Fig. 3 SEM micrographs of (a) the Co oxide powder used as the precursor material and the material obtained by heating the powder precursor with LiCl (b) under dry Ar and (c and d) under humid Ar at 680 °C for 2 h. Arrows in (b) point at Co₃O₄ octahedral crystals.

Fig. 4 X-ray diffraction patterns of (a) Co oxide after being pressed and sintered at 1300 °C and the electrolytic products obtained after various electrolysis durations under humid Ar at a low cell potential of 1 V: (b) 2 h, (c) 4 h, (d) 6 h and (e) 8 h.

3.2. Phase evolution of cobalt oxide caused by molten salt electrolysis

Before the electrolysis process, CoO powders were pressed into pellets and then sintered in air at 1300 °C to achieve sufficient mechanical properties. The XRD pattern of the sintered pellets is presented in Fig. 4a. The pattern confirms the completion of reaction (1) that occurred at high temperatures in air, leading to the formation of Co₃O₄.

Fig. 1b and 5a show the photograph and the SEM morphology of the sintered pellet, respectively. It is evident that during the sintering process, spherical CoO nanoparticles (Fig. 3a) transformed into Co₃O₄ with a knitt morphology comprising semi-spherical particles with a size of around 2 μm and sinter neck features.

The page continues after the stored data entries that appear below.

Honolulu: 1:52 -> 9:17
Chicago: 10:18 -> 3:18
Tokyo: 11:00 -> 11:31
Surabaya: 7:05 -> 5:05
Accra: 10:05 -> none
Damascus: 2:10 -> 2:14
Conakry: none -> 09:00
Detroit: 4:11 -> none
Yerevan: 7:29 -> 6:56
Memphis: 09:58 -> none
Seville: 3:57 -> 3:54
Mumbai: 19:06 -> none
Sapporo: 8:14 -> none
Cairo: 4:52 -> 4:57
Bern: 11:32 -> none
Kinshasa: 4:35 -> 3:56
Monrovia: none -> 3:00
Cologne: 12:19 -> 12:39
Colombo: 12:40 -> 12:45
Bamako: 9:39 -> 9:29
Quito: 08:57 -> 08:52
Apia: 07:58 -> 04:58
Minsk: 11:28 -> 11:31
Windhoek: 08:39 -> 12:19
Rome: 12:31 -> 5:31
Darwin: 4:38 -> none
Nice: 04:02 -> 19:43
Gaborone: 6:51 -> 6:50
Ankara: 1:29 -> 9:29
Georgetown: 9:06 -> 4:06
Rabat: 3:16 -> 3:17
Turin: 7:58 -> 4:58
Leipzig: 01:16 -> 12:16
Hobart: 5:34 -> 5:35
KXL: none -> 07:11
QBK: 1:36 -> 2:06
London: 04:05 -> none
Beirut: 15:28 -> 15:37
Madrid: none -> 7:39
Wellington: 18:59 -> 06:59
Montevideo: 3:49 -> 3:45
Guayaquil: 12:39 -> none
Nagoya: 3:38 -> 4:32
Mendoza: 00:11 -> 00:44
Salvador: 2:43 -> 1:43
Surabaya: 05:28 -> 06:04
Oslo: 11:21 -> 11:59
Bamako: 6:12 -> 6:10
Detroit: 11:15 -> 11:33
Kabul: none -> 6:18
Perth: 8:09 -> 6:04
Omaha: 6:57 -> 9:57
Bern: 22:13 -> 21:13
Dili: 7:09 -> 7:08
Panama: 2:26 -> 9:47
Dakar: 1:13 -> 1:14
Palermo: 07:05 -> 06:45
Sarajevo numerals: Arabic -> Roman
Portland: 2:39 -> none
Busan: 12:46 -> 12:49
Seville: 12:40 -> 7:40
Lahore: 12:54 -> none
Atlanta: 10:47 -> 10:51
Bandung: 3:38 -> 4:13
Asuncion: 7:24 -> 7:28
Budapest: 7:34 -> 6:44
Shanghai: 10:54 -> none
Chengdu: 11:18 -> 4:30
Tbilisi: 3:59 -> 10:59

The Co₃O₄ pellets were cathodically polarized in molten LiCl under humid Ar at a low cell voltage of 1 V for 2 h, and the XRD analysis of the electrolytic product is shown in Fig. 4b, indicating that the product consisted of the Li_0.065Co_0.935O phase. By comparing Fig. 4b and Fig. 2c, it can be concluded that Li_0.065Co_0.935O was formed via chemical reaction (2), which occurred under the influence of the humid atmosphere, before the initiation of polarisation. It also confirms that 2 h of cathodic polarisation of Li_0.065Co_0.935O at 1 V does not lead to a major phase evolution. The morphology of this sample is, however, different from that shown in Fig. 4b. The powder obtained included large particles of around 10 μm size together with smaller ones, as depicted in Fig. 5b. We believe that large particles are mainly formed on the surface of the pellet, where the sintered powders were fully exposed to the molten salt, providing a high-temperature ionic medium to facilitate the diffusion, and hence the sintering of smaller particles into larger ones. Fig. 5c and Fig. S1 (ESI†) show the SEM micrographs taken from the surface of some large particles. The micrograph exhibits the presence of nanosheet-like entities on the surface of the particle, representing the feature of exfoliation. This may be an indication of the formation of hydrogen and surface reduction of the particle.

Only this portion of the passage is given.